Test score variability, large differences between high and low scores, and the presence of some “abnormal” scores in healthy people are psychometric truisms that have long been appreciated by clinicians who administer and interpret neuropsychological tests (see Binder, Iverson, & Brooks, 2009 for a recent review). There has been considerable recent interest in the prevalence of low or “abnormal” scores in healthy people, and the impact these base rates have on test interpretation. Iverson and Brooks (in press) and Brooks, Strauss, Sherman, Iverson, and Slick (2009c) discuss five psychometric principles that should be considered when clinicians are interpreting multiple tests. First, having low scores is common across all batteries and is not a function of any particular battery, age group, or cognitive domain. Second, the number of low scores depends on where a clinician sets the cutoff for identifying low performance. Heaton, Grant, and Matthews (1991) and Heaton, Miller, Taylor, and Grant (2004) considered the prevalence of low scores that are more than 1 *SD* below the mean. However, if a clinician chooses a more stringent criterion for abnormality, such as 2 *SD*s below the mean, then there will be fewer low scores. Third, the number of low scores is related to the number of tests administered and the intercorrelations between the tests. As more tests are administered and interpreted, and as the intercorrelations of test scores get smaller, the chances of healthy people having low scores increases. Fourth, the number of low scores is related to the demographic characteristics of the sample. For example, the prevalence of low scores can be different on some tests depending on the sex, education level, or ethnic group that is being considered. Finally, the number of low scores is related to the level of intellectual functioning. People with higher intelligence are less likely to obtain low scores than those with lesser intelligence.
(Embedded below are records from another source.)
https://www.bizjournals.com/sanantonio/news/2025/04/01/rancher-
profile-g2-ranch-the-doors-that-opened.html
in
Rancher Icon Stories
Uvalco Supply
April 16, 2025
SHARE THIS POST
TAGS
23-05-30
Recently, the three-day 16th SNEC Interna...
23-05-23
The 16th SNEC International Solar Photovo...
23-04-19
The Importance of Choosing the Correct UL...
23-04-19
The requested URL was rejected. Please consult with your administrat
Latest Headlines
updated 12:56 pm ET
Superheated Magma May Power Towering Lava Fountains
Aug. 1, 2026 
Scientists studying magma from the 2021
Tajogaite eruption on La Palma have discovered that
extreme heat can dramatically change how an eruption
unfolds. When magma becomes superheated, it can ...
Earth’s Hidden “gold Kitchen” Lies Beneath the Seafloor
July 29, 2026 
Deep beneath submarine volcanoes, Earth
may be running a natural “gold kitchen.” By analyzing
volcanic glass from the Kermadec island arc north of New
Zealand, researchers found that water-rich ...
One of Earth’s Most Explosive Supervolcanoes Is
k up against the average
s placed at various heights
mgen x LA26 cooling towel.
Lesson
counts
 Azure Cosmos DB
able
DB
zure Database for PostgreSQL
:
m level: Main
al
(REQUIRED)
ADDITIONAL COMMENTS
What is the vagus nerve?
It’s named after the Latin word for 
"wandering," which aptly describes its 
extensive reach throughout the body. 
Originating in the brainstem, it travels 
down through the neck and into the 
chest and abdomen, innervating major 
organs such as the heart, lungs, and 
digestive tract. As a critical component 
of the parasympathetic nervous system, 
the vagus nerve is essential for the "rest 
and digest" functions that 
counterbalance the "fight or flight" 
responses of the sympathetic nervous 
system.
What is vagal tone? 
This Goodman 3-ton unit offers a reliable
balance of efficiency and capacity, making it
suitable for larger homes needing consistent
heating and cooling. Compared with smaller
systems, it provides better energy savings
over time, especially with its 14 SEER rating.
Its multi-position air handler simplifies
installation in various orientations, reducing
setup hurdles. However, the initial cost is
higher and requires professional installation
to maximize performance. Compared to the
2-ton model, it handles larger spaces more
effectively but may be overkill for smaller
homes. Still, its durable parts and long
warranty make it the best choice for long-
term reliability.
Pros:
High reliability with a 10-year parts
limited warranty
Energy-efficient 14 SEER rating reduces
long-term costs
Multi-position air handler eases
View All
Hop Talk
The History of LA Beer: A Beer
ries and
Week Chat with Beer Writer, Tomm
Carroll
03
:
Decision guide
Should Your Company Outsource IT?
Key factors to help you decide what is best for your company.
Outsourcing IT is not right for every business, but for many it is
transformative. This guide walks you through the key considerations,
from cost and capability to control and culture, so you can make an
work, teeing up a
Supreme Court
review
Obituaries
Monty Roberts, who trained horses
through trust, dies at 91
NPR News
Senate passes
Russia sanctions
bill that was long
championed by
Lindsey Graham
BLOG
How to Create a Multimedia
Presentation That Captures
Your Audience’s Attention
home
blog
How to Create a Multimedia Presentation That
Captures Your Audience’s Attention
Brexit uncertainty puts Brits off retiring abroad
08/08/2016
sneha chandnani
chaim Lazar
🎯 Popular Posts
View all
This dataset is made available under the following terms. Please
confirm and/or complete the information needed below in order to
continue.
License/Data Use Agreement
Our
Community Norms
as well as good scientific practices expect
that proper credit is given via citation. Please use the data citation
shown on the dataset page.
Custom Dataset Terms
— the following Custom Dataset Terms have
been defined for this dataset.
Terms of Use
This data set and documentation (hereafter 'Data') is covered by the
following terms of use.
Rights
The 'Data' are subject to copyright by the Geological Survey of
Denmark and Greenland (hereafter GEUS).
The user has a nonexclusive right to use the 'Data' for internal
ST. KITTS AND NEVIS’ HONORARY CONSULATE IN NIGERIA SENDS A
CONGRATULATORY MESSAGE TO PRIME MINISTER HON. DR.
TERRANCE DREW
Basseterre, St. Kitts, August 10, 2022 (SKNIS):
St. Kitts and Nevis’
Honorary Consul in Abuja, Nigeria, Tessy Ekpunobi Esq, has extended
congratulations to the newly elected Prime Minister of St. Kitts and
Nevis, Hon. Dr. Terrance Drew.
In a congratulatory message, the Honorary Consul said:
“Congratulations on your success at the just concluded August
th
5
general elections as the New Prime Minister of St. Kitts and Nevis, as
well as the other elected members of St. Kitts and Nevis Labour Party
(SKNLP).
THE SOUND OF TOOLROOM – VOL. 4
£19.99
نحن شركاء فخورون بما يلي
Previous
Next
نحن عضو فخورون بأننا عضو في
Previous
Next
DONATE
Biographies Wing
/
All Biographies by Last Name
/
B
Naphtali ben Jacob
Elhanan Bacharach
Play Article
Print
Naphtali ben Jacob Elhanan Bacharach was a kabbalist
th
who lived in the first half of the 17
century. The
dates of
Knowing the prevalence of low scores across a battery of tests is a valuable psychometric component of test interpretation. However, clinicians need to know more than the principle that “low scores occur”: They need to have ready-to-use, clinically friendly tables that allow them to consider this information when making clinical decisions. The prevalence of low or “abnormal” test scores is known for a limited number of test batteries and can be used to supplement clinical decision-making. For example, base rates using normative data have been presented for several batteries of cognitive tests, including the Expanded Halstead Reitan Neuropsychological Battery (EHRNB; see Binder et al., 2009; Heaton et al., 1991, 2004; Iverson & Brooks, in press for base rates), the Neuropsychological Assessment Battery (NAB; see Iverson & Brooks, in press; Iverson, Brooks, White, & Stern, 2008b for base rates), and the Wechsler Adult Intelligence Scale – Third Edition/Wechsler Memory Scale – Third Edition battery (WAIS-III/WMS-III; see Iverson & Brooks, in press; Iverson, Brooks, & Holdnack, 2008a for base rates). The base rates of low scores are also known for flexible batteries, including Schretlen and colleagues' Aging, Brain Imaging, and Cognition (ABC) battery (Schretlen, Testa, Winicki, Pearlson, & Gordon, 2008; Testa & Schretlen, 2006) and Palmer and colleagues' battery of tests (Palmer, Boone, Lesser, & Wohl, 1998). The prevalence of low scores has also been examined for batteries of memory tests across the lifespan, including the Children's Memory Scale (CMS; see Brooks, Iverson, Sherman, & Holdnack, 2009b for base rates), the NAB Memory module (see Brooks, Iverson, & White, 2007 for base rates), and the WMS-III (see Brooks, Iverson, Feldman, & Holdnack, 2009a; Brooks, Iverson, Holdnack, & Feldman, 2008 for base rates).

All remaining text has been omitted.